I often hear colleagues in the data industry talk about how valuable data is, but that’s where they generally stop. They rarely, if ever, take the point to its logical conclusion. My view is that if you regard data as an asset that is actually valuable, that also means it’s an asset that should, or at least could, be accounted for.
If data was accounted for, you can be sure that it would be evaluated, and if necessary, remediated and cleansed to maximize its value.
Of course, as it stands, one of the standard responses is that there’s no real quantitative way to value data as an asset. In another blog post, I’ve suggested that there are indeed ways one can do so. But now I want to tackle it from another perspective — the reasons one should want to do so. When I put on my CFO hat, there are four key benefits that immediately come to mind.
1. Imagine several years from now, when everyone recognizes data as an asset with real monetary value (despite the fact that it’s intangible). Data-centric companies might start accounting for their data value in their annual reports to shareholders — much like the McDonald’s arch, even though it’s essentially an intangible piece of intellectual property, is still part of that corporation’s collective value. With data calculated, valued, and reported as an intangible asset, an organization could conceivably even go to the bank and take a loan out against its value.
There could be additional ways to leverage data value as well. In reports to shareholders or to Wall Street, an organization could talk about the valuation of its data. Quantifying how much of your business the data is driving could also come as good news to shareholders, and even move the needle on your share prices. (Of course, this is a two-edged sword: if your data is costing your organization more to maintain than it adds to your bottom line, you may not want to talk about it at all.)
2. A second benefit has to do with the role of valuation in Mergers & Acquisitions (M&A) activities. If your company is about to be acquired, your total book value is driven by your EBDITA multiple (earnings before interest, taxes, depreciation and amortization). If you could make the case to the acquirer that you’re really worth seven times your multiple, that could make a huge difference for your shareholders.
There’s no secret to this line of reasoning — it all starts with your ability to quantify data value. Imagine, for example, that you could show a correlation of X% between your data valuation and your business model, and that you’re scheduled to increase data volume by Y% over the next six quarters.
To a venture capital or private equity firm, this argument provides for easy back-of-the-napkin math: for example, your earnings and revenue will grow by five times over the next three years. That’s the kind of math that deals get done on – and it’s all about multiples, projected earnings, and revenue. Granted, this financial argument is probably most appropriate for medium to large organizations that are collecting a lot of data as part of their ongoing operations.
3. A third benefit also relates to the M&A space. When you hear that one company is acquiring another, you may also hear speculation about what’s driving the acquisition. In my experience, there are three chief reasons why M&As happen:
a) the acquirer wants to get a competitor off the market;
b) regulatory forces are requiring market consolidation (such as what we’re seeing in the healthcare space); or
c) the acquirer wants to gain operational synergy.

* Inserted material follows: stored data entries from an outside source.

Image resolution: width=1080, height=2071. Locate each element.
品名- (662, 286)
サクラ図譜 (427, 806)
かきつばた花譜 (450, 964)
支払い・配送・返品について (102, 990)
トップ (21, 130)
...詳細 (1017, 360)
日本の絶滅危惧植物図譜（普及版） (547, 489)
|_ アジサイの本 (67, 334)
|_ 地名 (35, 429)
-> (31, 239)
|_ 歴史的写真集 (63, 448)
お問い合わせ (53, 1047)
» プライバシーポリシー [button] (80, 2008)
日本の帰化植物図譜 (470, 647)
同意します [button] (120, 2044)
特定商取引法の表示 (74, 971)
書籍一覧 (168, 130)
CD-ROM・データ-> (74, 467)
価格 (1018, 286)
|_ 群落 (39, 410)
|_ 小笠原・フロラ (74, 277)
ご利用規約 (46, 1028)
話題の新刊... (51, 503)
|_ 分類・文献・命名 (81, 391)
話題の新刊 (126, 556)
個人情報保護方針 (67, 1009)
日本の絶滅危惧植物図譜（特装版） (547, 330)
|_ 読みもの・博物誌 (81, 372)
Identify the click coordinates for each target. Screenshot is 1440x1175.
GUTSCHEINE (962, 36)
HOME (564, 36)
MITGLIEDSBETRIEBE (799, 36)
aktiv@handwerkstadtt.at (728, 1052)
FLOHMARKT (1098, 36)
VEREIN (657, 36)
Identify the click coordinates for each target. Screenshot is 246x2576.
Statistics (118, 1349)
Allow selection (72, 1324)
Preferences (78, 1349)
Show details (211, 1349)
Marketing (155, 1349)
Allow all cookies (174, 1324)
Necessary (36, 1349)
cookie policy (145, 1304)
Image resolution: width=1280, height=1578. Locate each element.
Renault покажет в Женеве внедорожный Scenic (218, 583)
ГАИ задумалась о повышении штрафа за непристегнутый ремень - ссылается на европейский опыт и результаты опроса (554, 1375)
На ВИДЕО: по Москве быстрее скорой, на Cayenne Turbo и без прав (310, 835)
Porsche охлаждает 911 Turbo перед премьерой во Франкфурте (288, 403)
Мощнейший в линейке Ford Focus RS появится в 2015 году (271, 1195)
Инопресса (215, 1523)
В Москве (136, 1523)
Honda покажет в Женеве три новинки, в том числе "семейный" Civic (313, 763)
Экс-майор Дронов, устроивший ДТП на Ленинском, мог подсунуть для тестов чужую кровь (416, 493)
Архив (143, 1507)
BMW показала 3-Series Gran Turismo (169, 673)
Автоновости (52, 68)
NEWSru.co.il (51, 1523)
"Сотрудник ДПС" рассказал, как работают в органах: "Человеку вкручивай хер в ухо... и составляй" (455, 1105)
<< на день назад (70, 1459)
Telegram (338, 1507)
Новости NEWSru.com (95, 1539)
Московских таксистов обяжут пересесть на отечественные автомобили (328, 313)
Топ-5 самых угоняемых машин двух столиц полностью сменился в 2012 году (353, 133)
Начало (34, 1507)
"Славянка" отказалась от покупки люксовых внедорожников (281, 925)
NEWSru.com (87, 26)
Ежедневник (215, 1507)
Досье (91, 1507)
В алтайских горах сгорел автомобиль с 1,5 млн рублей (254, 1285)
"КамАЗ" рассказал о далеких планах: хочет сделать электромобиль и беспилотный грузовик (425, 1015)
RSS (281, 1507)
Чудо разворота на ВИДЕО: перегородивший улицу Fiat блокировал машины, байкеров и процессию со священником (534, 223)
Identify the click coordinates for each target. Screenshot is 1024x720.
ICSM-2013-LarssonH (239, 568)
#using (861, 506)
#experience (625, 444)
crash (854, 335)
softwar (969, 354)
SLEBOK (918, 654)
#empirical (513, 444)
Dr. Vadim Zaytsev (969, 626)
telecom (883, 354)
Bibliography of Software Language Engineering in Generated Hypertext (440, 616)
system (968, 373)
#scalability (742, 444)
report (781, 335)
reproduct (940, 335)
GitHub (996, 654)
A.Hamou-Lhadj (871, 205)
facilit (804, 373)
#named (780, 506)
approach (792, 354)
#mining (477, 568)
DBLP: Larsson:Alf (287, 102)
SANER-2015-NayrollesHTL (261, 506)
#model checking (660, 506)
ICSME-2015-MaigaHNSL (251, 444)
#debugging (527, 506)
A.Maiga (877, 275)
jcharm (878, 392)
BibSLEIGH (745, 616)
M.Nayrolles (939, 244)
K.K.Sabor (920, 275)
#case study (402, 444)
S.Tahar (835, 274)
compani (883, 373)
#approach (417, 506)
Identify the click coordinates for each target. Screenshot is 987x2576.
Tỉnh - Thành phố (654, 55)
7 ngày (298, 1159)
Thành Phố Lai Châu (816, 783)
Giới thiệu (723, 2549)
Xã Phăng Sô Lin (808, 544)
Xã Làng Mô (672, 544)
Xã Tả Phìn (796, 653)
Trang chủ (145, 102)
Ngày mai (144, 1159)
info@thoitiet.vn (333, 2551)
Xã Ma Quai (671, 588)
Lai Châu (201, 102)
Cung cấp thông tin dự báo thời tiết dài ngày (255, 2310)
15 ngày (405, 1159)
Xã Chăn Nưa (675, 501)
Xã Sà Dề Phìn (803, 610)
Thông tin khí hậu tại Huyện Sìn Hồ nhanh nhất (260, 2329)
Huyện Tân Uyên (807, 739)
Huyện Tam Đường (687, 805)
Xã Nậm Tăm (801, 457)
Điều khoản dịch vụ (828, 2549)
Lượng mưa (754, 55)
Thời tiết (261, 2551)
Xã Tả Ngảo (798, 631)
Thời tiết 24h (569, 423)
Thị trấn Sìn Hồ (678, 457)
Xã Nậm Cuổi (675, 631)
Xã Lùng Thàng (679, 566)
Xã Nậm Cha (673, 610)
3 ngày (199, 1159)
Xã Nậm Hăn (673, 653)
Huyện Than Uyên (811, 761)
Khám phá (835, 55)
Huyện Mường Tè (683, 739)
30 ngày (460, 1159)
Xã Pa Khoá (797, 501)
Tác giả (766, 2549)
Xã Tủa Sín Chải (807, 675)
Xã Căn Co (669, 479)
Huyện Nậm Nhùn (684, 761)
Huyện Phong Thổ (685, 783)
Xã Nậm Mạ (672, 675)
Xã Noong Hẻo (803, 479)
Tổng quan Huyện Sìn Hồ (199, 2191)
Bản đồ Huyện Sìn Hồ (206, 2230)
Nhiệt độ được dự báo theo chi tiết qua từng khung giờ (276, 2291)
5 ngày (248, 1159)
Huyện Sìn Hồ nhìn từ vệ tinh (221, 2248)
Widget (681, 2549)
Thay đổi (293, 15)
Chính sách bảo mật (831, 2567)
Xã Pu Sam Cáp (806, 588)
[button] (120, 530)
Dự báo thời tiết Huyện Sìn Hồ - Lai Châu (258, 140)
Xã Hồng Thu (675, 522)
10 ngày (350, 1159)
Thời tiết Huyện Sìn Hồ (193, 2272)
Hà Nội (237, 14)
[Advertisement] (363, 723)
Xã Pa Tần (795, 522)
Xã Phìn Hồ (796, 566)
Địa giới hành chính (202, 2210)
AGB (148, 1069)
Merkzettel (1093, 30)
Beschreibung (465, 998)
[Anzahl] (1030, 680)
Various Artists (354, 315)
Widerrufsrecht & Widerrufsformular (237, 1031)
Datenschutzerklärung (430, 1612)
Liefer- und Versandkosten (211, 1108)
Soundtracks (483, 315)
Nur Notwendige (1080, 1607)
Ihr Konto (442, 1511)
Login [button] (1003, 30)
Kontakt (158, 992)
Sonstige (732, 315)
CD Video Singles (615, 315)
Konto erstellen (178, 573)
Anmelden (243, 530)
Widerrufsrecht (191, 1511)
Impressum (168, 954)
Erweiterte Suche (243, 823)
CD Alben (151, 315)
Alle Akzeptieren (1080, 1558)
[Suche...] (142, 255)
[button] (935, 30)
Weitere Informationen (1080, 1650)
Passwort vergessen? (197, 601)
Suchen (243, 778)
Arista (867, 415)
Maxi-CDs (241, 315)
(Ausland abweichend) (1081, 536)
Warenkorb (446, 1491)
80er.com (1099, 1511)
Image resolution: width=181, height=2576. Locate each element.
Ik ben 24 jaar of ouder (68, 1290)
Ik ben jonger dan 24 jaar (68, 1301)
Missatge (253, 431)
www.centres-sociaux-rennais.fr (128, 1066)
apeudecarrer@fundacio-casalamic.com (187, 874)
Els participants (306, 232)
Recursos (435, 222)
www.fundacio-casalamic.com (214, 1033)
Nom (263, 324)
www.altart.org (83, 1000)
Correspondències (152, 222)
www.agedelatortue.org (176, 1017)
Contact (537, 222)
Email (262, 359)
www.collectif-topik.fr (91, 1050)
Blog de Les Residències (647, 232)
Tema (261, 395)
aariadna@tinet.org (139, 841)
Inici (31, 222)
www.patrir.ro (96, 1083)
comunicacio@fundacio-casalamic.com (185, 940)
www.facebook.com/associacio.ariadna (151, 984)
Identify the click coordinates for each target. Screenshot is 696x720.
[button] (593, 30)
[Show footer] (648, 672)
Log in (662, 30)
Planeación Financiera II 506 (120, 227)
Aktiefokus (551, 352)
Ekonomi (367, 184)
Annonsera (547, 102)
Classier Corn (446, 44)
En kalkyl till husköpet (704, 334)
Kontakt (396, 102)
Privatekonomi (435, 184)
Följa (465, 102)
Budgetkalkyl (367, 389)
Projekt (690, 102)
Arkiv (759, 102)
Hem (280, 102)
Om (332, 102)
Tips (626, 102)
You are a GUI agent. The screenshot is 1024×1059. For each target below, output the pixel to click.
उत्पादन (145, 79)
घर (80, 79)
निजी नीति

This third scenario — operational synergy — may be the most commonly cited rationale for M&A activities. But let’s be honest: what this often means is that the buyer recognizes it has a major weakness in some core activity, so buying another company that does the activity better is a nice, painless solution. We’ll just buy the right process/tools/people (or so the thinking goes), and then we’ll migrate our whole company over to the new system.
But the devil is in the details. Based on my experience working at organizations that were engaged in M&A activities, such a combining of organizations can come at a significant cost. In my experience, in most cases the process went too rapidly, and there was never a true migration to a single platform.
Rather, there was often conflicting and confusing data all over the place: an operational nightmare. A company may have hoped that an acquisition would pay off in operational synergy — however, because the two data sets didn’t mesh, the acquirer may soon be worse off, in some ways, than it was prior to the acquisition.
On the other hand, if you treat data as an asset, you might approach the whole due diligence process differently. Instead, you could start by running a data certification model on the company you’re considering buying, comparing the balance sheets of data for both firms. This would let you compare apples to apples — and see if there really will be operational gains.
4. The fourth benefit is really a subject for another day — but suffice it to say, it’s all about the “El Dorado” of data valuation: the ability to monetize data. If you truly treat data as an asset, you’re already well on your way — because you know the financial value of your data to your own organization, you have a much better perspective on pricing it to sell to others.
But is it all worth the trouble?
So, those are four compelling reasons to take a new look at the data you already have to determine its financial value.
One thing you probably can count on is at least a little resistance, because most organizations and data professionals still only pay lip service to treating data as an asset. But I can assure you that taking this perspective will not only result in a more realistic view of your own budget priorities regarding data — it could also open the door to some very significant gains in both financial and strategic areas.